Los distintos aumentos de impuestos y servicios que empezarán a sentirse en los primeros meses de este nuevo año ponen más presión a otro tema que promete ser tan candente como el primero: la discusión salarial. Las primeras boletas con subas ya empezaron a llegar y, si bien en este momento las familias argentinas tienen cierto resto por el cobro del aguinaldo, luego de las vacaciones la situación ya no será tan holgada. Justo cuando empiecen a negociarse algunas pautas salariales para la primera parte del año.En 2011, la suba de los salarios privados superó el 30 por ciento interanual y llegó casi a 34 por ciento en quienes trabajan "en blanco", según datos del Indec correspondientes a noviembre. Igualmente, los jubilados nacionales recibieron una recomposición de 37 por ciento. Para 2012, el propio Gobierno dejó trascender que quiere una pauta de 18 por ciento para el año, casi la mitad de la suba de 2011 (Smata y la UOM estarían por firmar con estos valores). Sucede que mantener los valores del año pasado luce insostenible por varias razones. En primer lugar, porque las empresas sienten la caída del tipo de cambio real (dólar nominal que se desliza en forma moderada con una inflación superior al 20 por ciento) en un contexto en el cual Brasil dejó de apreciar su moneda. La suba de costos salariales más allá del 20 por ciento podría complicarlos, en un escenario en el cual también sufrirán aumentos de los servicios.En segundo término, porque el sector público (nacional, provincial y municipal) mostrará una situación más ajustada. La recaudación de la Nación difícilmente repita el 31,8 por ciento de aumento de 2011 y esto derramará en el resto de las jurisdicciones.
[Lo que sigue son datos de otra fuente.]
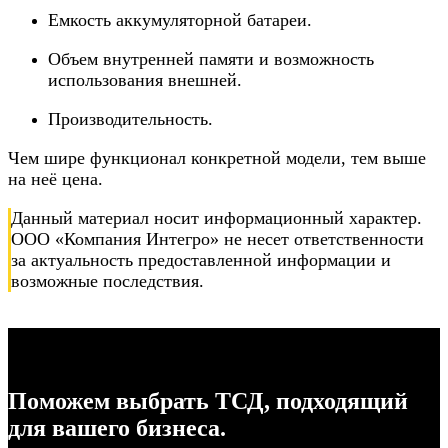
Емкость аккумуляторной батареи.
Объем внутренней памяти и возможность
использования внешней.
Производительность.
Чем шире функционал конкретной модели, тем выше
на неё цена.
Данный материал носит информационный характер.
ООО «Компания Интегро» не несет ответственности
за актуальность предоставленной информации и
возможные последствия.
Поможем выбрать ТСД, подходящий
для вашего бизнеса.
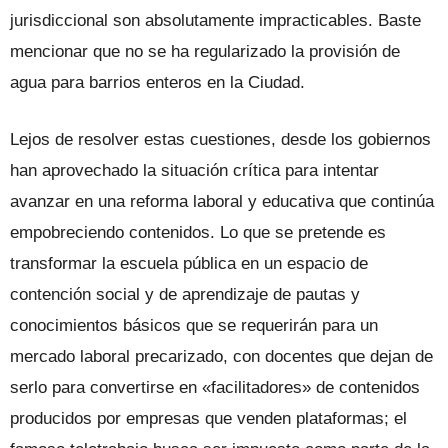
jurisdiccional son absolutamente impracticables. Baste
mencionar que no se ha regularizado la provisión de
agua para barrios enteros en la Ciudad.
Lejos de resolver estas cuestiones, desde los gobiernos
han aprovechado la situación crítica para intentar
avanzar en una reforma laboral y educativa que continúa
empobreciendo contenidos. Lo que se pretende es
transformar la escuela pública en un espacio de
contención social y de aprendizaje de pautas y
conocimientos básicos que se requerirán para un
mercado laboral precarizado, con docentes que dejan de
serlo para convertirse en «facilitadores» de contenidos
producidos por empresas que venden plataformas; el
La Provincia estima una suba de recursos de 21,8 por ciento y anticipó extraoficialmente que el aumento de salarios no superará el 20 por ciento. Tironeadas por suba de precios y dificultades empresariales y del sector público, las negociaciones gremiales serán complicadas. Así, será muy difícil que los trabajadores logren, como en 2011, un aumento de salarios superior a una inflación que (aunque se prevé controlar) seguirá siendo alta, sobre todo cuando impacten de lleno las mayores tarifas previstas.